Czech scientists present unique trilobite specimens, attacked by an unknown predator

Illustrative photo: Štěpánka Budková

Czech scientists have found unique specimens of trilobites that suggest something thought to be impossible – something was eating them. The small animals were amongst the most successful in history, crawling along the seabed for more than 270 million years. But during the Cambrian era, 500 million years ago, when neither fish nor cephalopods had developed, there should have been nothing capable of sinking its teeth into their hard shells. At a recent conference of international palaeontologists in Prague, Dr Oldřich Fatka of the Institute of Geology and Palaeontology presented evidence from more than thirty years of study, showing that even 508 million years ago there seems to have been a predator on the sea floor.

Illustrative photo: Štěpánka Budková
“Our research focused on specimens that showed specific features: there are, in some rare cases, preserved traces of attacks on the trilobites. So, in our presentation we showed about eight of the twelve available specimens that show attacks from the right or left side, just behind the head. There, three to six thoracic segments are missing, and these are the traces of the attack. The attacks were lethal, killing the trilobite. These specimens showing attacks are very spectacular because the animals which are usually the supposes eaters and attackers of trilobites are still absent in Cambrian rock.”

Do we have any idea what such a predator might have looked like?

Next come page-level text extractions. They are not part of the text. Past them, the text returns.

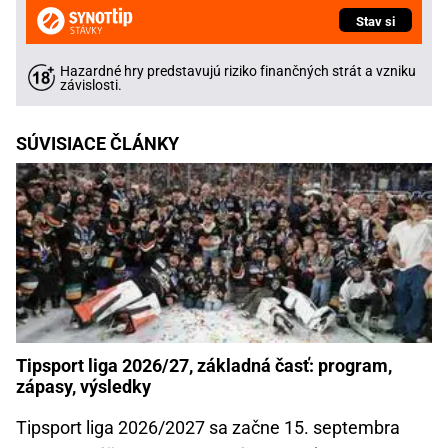
Stav si
Hazardné hry predstavujú riziko finančných strát a vzniku
závislosti.
SÚVISIACE ČLÁNKY
Tipsport liga 2026/27, základná časť: program,
zápasy, výsledky
Tipsport liga 2026/2027 sa začne 15. septembra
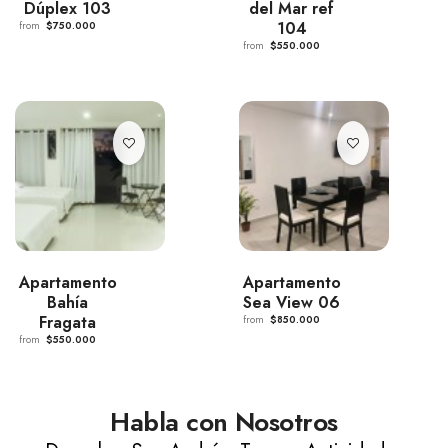
Dúplex 103
del Mar ref
104
from
$750.000
from
$550.000
Apartamento
Apartamento
Bahía
Sea View 06
Fragata
from
$850.000
from
$550.000
Habla con Nosotros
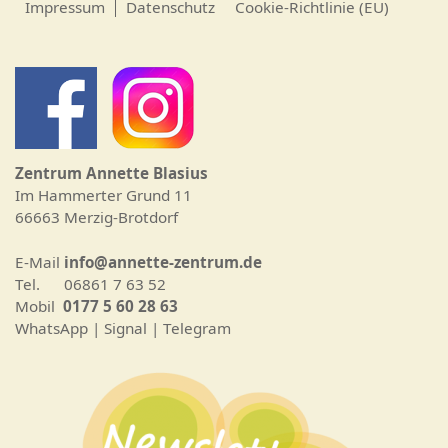
Impressum
Datenschutz
Cookie-Richtlinie (EU)
Zentrum Annette Blasius
Im Hammerter Grund 11
66663 Merzig-Brotdorf
E-Mail
info@annette-zentrum.de
Tel. 06861 7 63 52
Mobil
0177 5 60 28 63
WhatsApp | Signal | Telegram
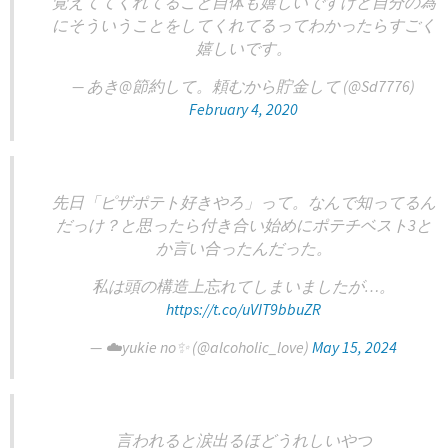
覚えててくれてること自体も嬉しいですけど自分の為
にそういうことをしてくれてるってわかったらすごく
嬉しいです。
— あき@節約して。頼むから貯金して (@Sd7776)
February 4, 2020
先日「ピザポテト好きやろ」って。なんで知ってるん
だっけ？と思ったら付き合い始めにポテチベスト3と
か言い合ったんだった。
私は頭の構造上忘れてしまいましたが…。
https://t.co/uVIT9bbuZR
— ☁️yukie no✨ (@alcoholic_love)
May 15, 2024
言われると涙出るほどうれしいやつ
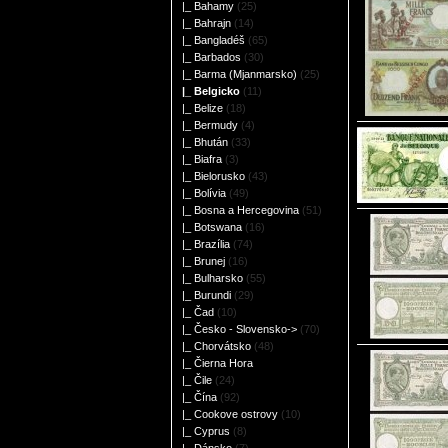
|_ Bahamy
(25)
|_ Bahrajn
(14)
|_ Bangladéš
(65)
|_ Barbados
(30)
|_ Barma (Mjanmarsko)
(25)
|_ Belgicko
(11)
|_ Belize
(18)
|_ Bermudy
(4)
|_ Bhután
(33)
|_ Biafra
(3)
|_ Bielorusko
(43)
|_ Bolívia
(49)
|_ Bosna a Hercegovina
(51)
|_ Botswana
(16)
|_ Brazília
(74)
|_ Brunej
(16)
|_ Bulharsko
(55)
|_ Burundi
(29)
|_ Čad
(10)
|_ Česko - Slovensko->
(70)
|_ Chorvátsko
(48)
|_ Čierna Hora
|_ Čile
(24)
|_ Čína
(92)
|_ Cookove ostrovy
(10)
|_ Cyprus
(8)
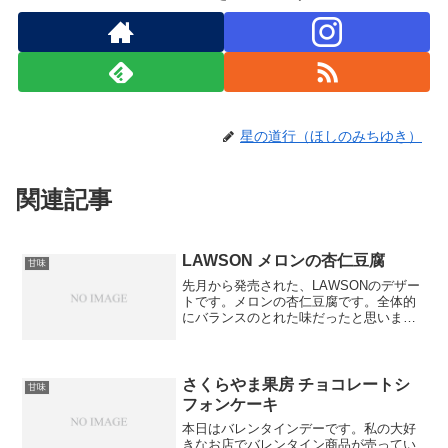
星の道行（ほしのみちゆき）
関連記事
LAWSON メロンの杏仁豆腐
甘味
先月から発売された、LAWSONのデザー
トです。メロンの杏仁豆腐です。全体的
にバランスのとれた味だったと思います
が、メロンの甘さが印象的で他はあまり
覚えていません。値段は399円(税込)と少
し割高ですが、メロンが美味しいので値
段くらいの価値...
さくらやま果房 チョコレートシ
甘味
フォンケーキ
本日はバレンタインデーです。私の大好
きなお店でバレンタイン商品が売ってい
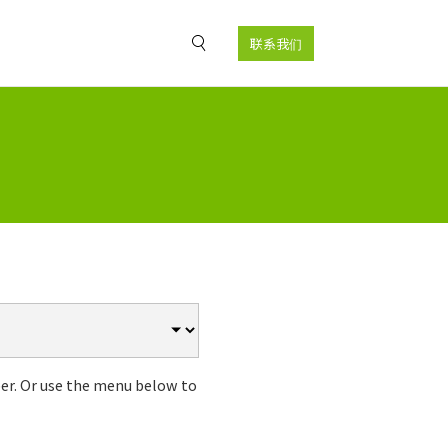
联系我们
er. Or use the menu below to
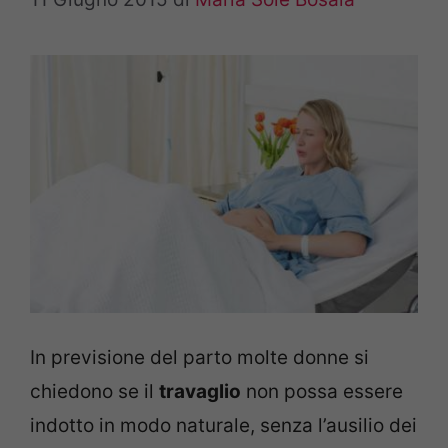
In previsione del parto molte donne si
chiedono se il
travaglio
non possa essere
indotto in modo naturale, senza l’ausilio dei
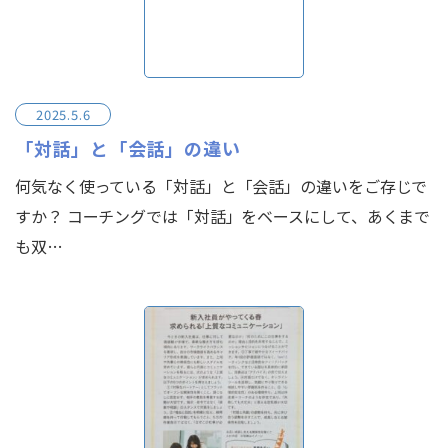
2025.5.6
「対話」と「会話」の違い
何気なく使っている「対話」と「会話」の違いをご存じで
すか？ コーチングでは「対話」をベースにして、あくまで
も双…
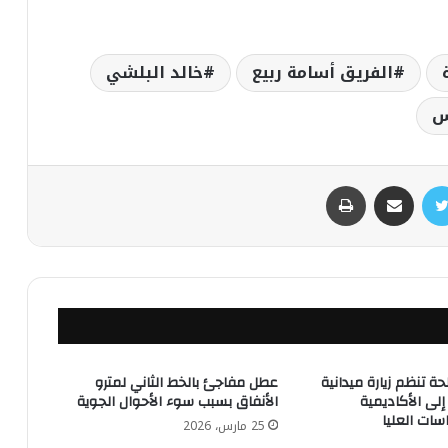
الفريق أسامة ربيع
خالد البلشي
س
تويتر
مشاركة عبر البريد
طباعة
ة تنظم زيارة ميدانية
عطل مفاجئ بالخط الثاني لمترو
لى الأكاديمية
الأنفاق بسبب سوء الأحوال الجوية
سات العليا
25 مارس، 2026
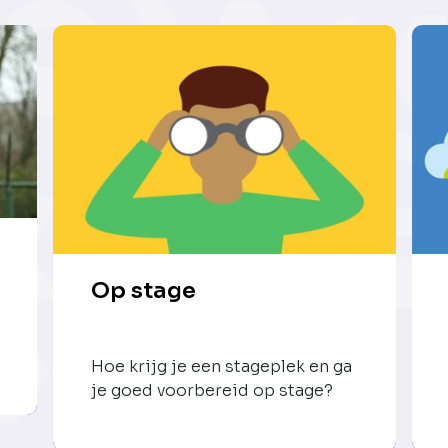
Op stage
Hoe krijg je een stageplek en ga
je goed voorbereid op stage?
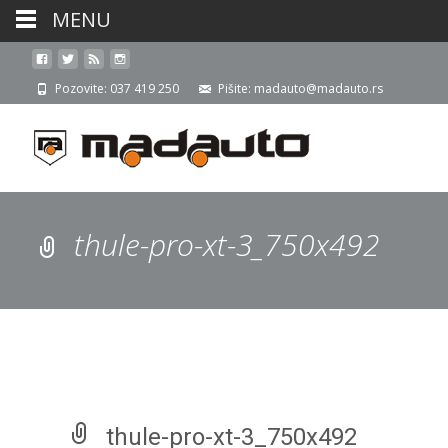
MENU
Pozovite: 037 419 250
Pišite: madauto@madauto.rs
thule-pro-xt-3_750x492
thule-pro-xt-3_750x492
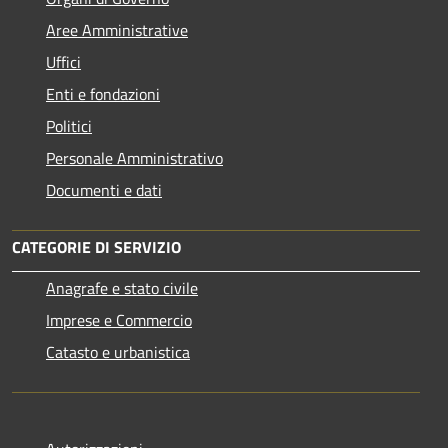
Aree Amministrative
Uffici
Enti e fondazioni
Politici
Personale Amministrativo
Documenti e dati
CATEGORIE DI SERVIZIO
Anagrafe e stato civile
Imprese e Commercio
Catasto e urbanistica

“There were no fish, no cephalopods at that time. We have some speculative ideas, for instance the so-called anomalocaridids. Anomalocaridids are a group that is outside of our recent systems of biology. They are very typical of the Cambrian sediments, and they are interpreted as planktonic, or benthic, animals, reaching very large dimensions for their time – more than 100 centimetres in length. And they are interpreted by some authors as potential scavengers and even animals that were able to attack other living organisms. Therefore, we suppose that one of the candidates for the animals responsible for the wounds on the trilobites are anomalocaridid-like animals, some smaller form than the typical genus that were benthic – meaning they did not swim well but crawled above the water sediment interface and tried to find something to eat. So one of the potential animals are anomalocaridid-like types of organisms.”

Where does your research go from here and how will you clarify the situation?

Oldřich Fatka,  photo: Trilo 2012 Conference
“We will try to find more wounded trilobites to see, for instance, if already at that time there was a preference for the right or left side (about 20 years ago it was discussed that the Burgess shale showed a preference for the right side). So we will try to find the animals that could have been responsible for these attacks, even in the Czech Republic. We are not sure if we will be successful, because these organisms that are supposed to be the attackers, were not well skeletonised – meaning they are very rarely preserved, not only here but worldwide. So we have some traces that could be interpreted as an anomalocaridid-like animal, but we would like to find more, and we would like to find more in layers in which the wounded trilobites occur. In that case we could say ‘okay, here we have the most probably guys responsible for the attacks’.”